On November 8, 1998, there was an article in “Dear Ann Landers” titled, “Lawyer-bashing: Sometimes wounds are self-inflicted.”

The Massachusetts Bar Association Lawyers Journal printed the following questions actually asked of witnesses by lawyers during a trial. The responses to some of the questions were given by insightful witnesses. This is not a put-on. It’s for real. —Ronita in Center Line, Michigan”

  • Question: Now, doctor, isn’t it true that when a person dies in his sleep, he doesn’t know about it until the next morning?
  • Question: The youngest son, the twenty-year-old, how old is he?
  • Question: Were you present when your picture was taken?
  • Question: Was it you or your younger brother who was killed in the war?
  • Question: Did he kill you?
  • Question: How far apart were the vehicles at the time of the collision?
  • Question: You were there until the time you left, is that true?
  • Question: She had three children, right?

    Answer: Yes.

    Question: How many were boys?

    Answer: None.

    Question: How many were girls?

  • Question: You say the stairs went down to the basement?

    Answer: Yes.

    Question: And these stairs, did they go up, also?

  • Question: How was your first marriage terminated?

    Answer: By death.

    Question: And by whose death was it terminated?

  • Question: Can you describe the individual?

    Answer: He was about medium height and had a beard.

    Question: Was this a male or a female?

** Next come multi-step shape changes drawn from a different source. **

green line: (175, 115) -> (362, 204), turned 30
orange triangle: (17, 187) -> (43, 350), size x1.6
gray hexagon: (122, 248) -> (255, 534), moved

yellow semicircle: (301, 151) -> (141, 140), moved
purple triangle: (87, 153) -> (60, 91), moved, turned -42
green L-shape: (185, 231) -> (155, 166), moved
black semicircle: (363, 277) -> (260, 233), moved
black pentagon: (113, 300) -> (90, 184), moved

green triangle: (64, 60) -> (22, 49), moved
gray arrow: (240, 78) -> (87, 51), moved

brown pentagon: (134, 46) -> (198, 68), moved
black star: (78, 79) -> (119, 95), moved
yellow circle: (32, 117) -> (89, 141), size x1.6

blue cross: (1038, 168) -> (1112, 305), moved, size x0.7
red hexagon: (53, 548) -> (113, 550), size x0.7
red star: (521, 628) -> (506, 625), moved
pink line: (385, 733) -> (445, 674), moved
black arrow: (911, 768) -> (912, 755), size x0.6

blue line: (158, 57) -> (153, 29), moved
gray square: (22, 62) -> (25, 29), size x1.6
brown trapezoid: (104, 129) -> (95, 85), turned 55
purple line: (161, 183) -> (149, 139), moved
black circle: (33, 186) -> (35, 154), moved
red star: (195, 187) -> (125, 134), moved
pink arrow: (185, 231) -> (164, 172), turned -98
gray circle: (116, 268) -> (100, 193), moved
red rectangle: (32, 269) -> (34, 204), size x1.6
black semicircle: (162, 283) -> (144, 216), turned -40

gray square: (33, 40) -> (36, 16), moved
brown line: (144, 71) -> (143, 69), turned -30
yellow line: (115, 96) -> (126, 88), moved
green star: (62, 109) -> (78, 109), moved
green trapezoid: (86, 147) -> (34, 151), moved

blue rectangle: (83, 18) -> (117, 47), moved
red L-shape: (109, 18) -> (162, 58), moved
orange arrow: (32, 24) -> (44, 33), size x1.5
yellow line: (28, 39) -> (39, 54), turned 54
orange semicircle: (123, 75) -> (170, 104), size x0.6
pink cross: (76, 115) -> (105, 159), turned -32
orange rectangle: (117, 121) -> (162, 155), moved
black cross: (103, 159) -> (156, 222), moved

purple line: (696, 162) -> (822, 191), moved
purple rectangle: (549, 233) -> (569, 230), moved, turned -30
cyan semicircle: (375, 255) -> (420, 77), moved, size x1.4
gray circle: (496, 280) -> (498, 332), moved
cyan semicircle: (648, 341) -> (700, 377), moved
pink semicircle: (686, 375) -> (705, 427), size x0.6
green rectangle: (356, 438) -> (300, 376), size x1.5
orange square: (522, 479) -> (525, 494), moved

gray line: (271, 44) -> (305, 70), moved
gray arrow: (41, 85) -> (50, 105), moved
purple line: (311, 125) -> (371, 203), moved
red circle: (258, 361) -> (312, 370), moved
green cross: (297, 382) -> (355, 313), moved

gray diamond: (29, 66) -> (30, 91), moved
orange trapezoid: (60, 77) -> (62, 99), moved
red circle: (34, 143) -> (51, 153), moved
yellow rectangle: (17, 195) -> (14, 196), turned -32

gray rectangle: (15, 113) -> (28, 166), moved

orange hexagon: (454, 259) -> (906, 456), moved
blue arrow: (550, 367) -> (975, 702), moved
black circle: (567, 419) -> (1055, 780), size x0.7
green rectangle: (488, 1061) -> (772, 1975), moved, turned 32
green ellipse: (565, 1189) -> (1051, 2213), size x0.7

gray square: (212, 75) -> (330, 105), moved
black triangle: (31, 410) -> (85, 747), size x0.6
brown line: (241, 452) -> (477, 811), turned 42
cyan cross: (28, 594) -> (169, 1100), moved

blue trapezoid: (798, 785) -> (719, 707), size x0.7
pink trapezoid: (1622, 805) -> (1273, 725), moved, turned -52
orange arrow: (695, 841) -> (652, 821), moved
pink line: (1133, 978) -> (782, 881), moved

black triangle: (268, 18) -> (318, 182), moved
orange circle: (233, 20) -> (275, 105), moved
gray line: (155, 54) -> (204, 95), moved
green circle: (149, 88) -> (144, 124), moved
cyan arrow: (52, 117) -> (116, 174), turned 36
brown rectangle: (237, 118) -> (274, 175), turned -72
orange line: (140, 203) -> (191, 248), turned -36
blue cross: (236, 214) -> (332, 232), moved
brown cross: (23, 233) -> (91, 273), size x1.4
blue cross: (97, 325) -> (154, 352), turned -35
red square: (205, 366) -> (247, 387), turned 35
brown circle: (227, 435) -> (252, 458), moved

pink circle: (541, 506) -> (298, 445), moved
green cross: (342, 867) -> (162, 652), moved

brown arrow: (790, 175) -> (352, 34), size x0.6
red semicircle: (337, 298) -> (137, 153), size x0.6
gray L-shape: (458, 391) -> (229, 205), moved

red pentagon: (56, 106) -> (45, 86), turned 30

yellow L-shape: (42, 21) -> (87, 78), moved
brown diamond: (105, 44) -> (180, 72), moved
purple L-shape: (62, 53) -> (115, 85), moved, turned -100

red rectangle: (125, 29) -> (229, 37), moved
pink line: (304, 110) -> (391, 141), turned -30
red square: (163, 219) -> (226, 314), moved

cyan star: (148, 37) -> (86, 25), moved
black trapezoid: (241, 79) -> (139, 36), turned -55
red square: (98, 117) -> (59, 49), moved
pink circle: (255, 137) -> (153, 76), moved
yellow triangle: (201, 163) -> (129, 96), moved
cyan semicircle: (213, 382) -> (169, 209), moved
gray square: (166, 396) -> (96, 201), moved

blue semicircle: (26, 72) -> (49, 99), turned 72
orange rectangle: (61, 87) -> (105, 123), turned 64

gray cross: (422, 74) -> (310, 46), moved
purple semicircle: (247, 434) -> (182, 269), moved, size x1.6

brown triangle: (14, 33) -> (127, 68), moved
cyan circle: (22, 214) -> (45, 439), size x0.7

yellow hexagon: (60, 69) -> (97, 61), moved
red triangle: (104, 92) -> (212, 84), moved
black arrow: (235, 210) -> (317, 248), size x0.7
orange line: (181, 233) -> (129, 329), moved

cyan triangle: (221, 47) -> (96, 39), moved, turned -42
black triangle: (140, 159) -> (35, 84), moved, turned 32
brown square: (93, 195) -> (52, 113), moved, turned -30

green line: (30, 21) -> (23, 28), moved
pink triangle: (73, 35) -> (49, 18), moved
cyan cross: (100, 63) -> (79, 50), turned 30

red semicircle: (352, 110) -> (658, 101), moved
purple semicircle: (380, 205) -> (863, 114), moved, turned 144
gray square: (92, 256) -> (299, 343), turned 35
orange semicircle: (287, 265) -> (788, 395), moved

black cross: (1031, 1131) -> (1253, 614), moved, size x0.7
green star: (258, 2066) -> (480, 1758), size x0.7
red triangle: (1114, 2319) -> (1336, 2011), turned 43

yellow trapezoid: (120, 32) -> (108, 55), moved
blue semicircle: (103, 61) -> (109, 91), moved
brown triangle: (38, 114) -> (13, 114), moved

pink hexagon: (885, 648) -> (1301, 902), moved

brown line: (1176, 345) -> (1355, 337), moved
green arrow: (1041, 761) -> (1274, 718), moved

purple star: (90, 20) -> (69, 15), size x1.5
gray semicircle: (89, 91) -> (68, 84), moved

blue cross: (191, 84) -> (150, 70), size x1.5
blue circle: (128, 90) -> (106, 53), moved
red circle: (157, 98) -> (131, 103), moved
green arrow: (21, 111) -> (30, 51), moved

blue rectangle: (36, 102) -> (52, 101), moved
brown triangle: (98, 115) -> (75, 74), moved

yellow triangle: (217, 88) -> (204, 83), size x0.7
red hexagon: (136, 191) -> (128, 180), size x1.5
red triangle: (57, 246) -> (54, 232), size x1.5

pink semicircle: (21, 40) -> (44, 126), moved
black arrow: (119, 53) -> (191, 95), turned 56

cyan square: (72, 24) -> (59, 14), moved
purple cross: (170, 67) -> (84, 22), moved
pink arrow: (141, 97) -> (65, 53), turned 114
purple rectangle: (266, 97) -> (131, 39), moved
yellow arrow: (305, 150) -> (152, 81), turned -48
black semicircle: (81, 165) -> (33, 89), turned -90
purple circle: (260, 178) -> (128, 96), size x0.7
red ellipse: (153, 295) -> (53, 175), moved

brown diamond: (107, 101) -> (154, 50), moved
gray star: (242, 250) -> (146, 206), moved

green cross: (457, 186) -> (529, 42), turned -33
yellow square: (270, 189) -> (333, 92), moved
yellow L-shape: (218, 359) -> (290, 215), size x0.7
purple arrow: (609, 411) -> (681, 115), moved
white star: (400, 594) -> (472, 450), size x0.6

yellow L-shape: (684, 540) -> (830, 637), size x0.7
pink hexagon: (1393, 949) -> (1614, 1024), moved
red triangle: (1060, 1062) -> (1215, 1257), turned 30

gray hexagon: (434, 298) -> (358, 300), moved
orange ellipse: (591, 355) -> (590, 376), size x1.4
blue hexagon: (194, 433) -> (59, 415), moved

  • Question: Is your appearance here this morning pursuant to a deposition notice that I sent to your attorney?

    Answer: No, this is how I dress when I go to work.

  • Question: Doctor, how many autopsies have you performed on dead people?

    Answer: All my autopsies are performed on dead people.

  • Question: All your responses must be oral. OK? What school did you go to?

    Answer: Oral.

  • Question: Do you recall the time that you examined the body?

    Answer: The autopsy started around 8:30 p.m.

    Question: And Mr. Dennington was dead at the time?

    Answer: No, he was sitting on the table wondering why I was doing an autopsy.

  • Question: Mr. Slatery, you went on a rather elaborate honeymoon, didn't you?

    Answer: I went to Europe, sir.

    Question: And you took your new wife?

  • Question: So the date of conception was August 8th?>

    Answer: Yes.

    Question: And what were you doing at the time?

  • Question: Are you qualified to give a urine sample?

    Answer: I have been since early childhood.

  • Question: You were not shot in the fracas?

    Answer: No, I was shot midway between the fracas and the navel.


Oh, well! That's the way it goes sometimes.